首先,要 明确自己要爬取什么内容 ,需求明确了,后面才能有的放矢;然后,要 分析目标网站,包括 URL 结构,HTML 页面,网络请求及返回的结果等,目的就是要找到我们要爬取的目标位于网站的哪一个位置,我们如何才能获取到,从而指定爬取策略;接下来,就是 编码环节 了,使用代码去发起网络请求,解析网页内容,提取目标数据,并进行数据存储
分析目标网站
- URL组成结构
发现这个地址并没有新闻列表,审查元素可以发现真正的新闻列表地址
分析网页HTML结构
- 新闻详情页
可以找到标题 id="lblNewTitle"和内容id="lblNewContent"
html解析的方法有很多,这里使用 BeautifulSoup获取我们需要的信息
2.新闻列表页面
这里可以找到每一面有多少条新闻,每一条新闻对应的url,以及总共有多少页。
翻页的时候发现当我们点击下一页的时候,url并没有改变
查看网页源码可以发现,翻页只是发送了一个post请求获取数据
<body>
<form name="form1" method="post" action="./TradeNews.aspx" id="form1">
<div>
<script type="text/javascript">
var theForm = document.forms['form1'];
if (!theForm) {
theForm = document.form1;
}
function __doPostBack(eventTarget, eventArgument) {
if (!theForm.onsubmit || (theForm.onsubmit() != false)) {
theForm.__EVENTTARGET.value = eventTarget;
theForm.__EVENTARGUMENT.value = eventArgument;
theForm.submit();
}
}
</script>
我们可以发现点击翻页的时候刚好有一个TradeNews.aspx的请求,刚好对应上边的form action
点进去可以看到 请求Headers
Request URL:www.cnce7.com/index/Trade…
Request Method: POST
Form Data
可以看到__EVENTARGUMENT刚好对应第几页
__VIEWSTATE:一长串不知道啥的东西
__VIEWSTATEGENERATOR: 7053E3F7
__EVENTTARGET: objPageControl
__EVENTARGUMENT: 2
__VIEWSTATEENCRYPTED:
至此,我们已经可以自己实现post请求了
url = 'http://www.cnce7.com/index/TradeNews.aspx'
formdata = {'type': 'index',
'__VIEWSTATEGENERATOR': '7053E3F7',
'__EVENTTARGET': 'objPageControl',
'__EVENTARGUMENT': 2,
'__VIEWSTATEENCRYPTED': ''}
response = requests.post(url, data=formdata) # 返回Response对象
由于不知道__VIEWSTATE那一长串是啥,所以一开始没有发送这个数据,结果发现每次请求返回的数据都是第一页,这有点把萌新难住了,差点就要用第二种方式selenium模拟点击按钮来实现了。

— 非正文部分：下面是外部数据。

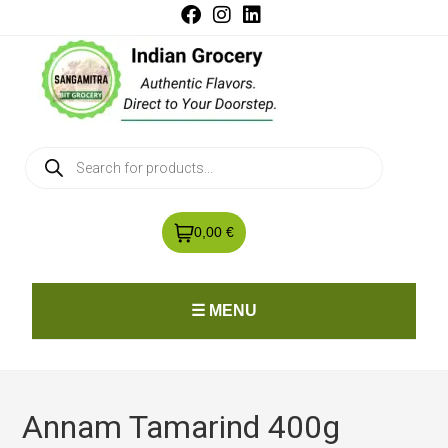
0,00 €
☰ MENU
Annam Tamarind 400g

但是这个数据是可以通过解析网页内容拿到的,查看网页源码可以发现
解析代码
html = response.text
soup = BeautifulSoup(html, 'lxml')
status = soup.find('input', id='__VIEWSTATE')
post提交数据的时候,加上这个果然没有问题了。
制定爬取策略
通过分析 URL 组成结构以及目标网站的 HTML 结构,我们已经完成了爬虫的前期准备工作,接下来需要根据网站的特点制定相应的爬取策略,进行编码实现。
- 遍历每一页,将每一条新闻的的链接保存到一个list
- 依次访问每一条新闻并解析,然后保存到数据库
编码实现
- 导入用到的库
import datetime
import requests
from bs4 import BeautifulSoup
from pymysql_comm import UsingMysql
其中,requests 库主要用来发起网络请求,并接收服务器返回的数据;BeautifulSoup库主要用来解析 html 内容,是一个非常简单好用的库;pymysql主要用于将数据输出到数据库,关于pymysql的使用,参考这篇文章。
- 访问url,获取所有新闻链接
def get_news_list(url, page_num, newsUrlList):
# 获取翻页要用到的__VIEWSTATE
try:
response = requests.get(url, timeout=(3, 7)) # 返回Response对象
# print(response.status_code)这句话似乎只能显示正常状态码200,异常状态码都不能显示,待查
response.raise_for_status() # 若状态码不是200,抛出HTTPError异常
response.encoding = response.apparent_encoding # 保证页面编码正确
html = response.text
soup = BeautifulSoup(html, 'lxml')
status = soup.find('input', id='__VIEWSTATE')
# print(status['value'])
except requests.exceptions.ConnectTimeout:
print('超时!')
except requests.exceptions.ConnectionError:
print('无效地址!')
for i in range(0, page_num + 1):
formdata = {'type': 'index',
'__VIEWSTATE': status['value'],
'__VIEWSTATEGENERATOR': '7053E3F7',
'__EVENTTARGET': 'objPageControl',
'__EVENTARGUMENT': page_num - i,
'__VIEWSTATEENCRYPTED': ''}
try:
response = requests.post(url, data=formdata) # 返回Response对象
# print(response.status_code)这句话似乎只能显示正常状态码200,异常状态码都不能显示,待查
response.raise_for_status() # 若状态码不是200,抛出HTTPError异常
response.encoding = response.apparent_encoding # 保证页面编码正确
html = response.text
soup = BeautifulSoup(html, 'lxml')
# print(html)
allNews = soup.find('div', class_='xinwen').find_all('li')
for li in allNews:
newsId = li.find('a')['href']
print(newsId)
newsUrlList.append("http://www.cnce7.com/index/" + newsId)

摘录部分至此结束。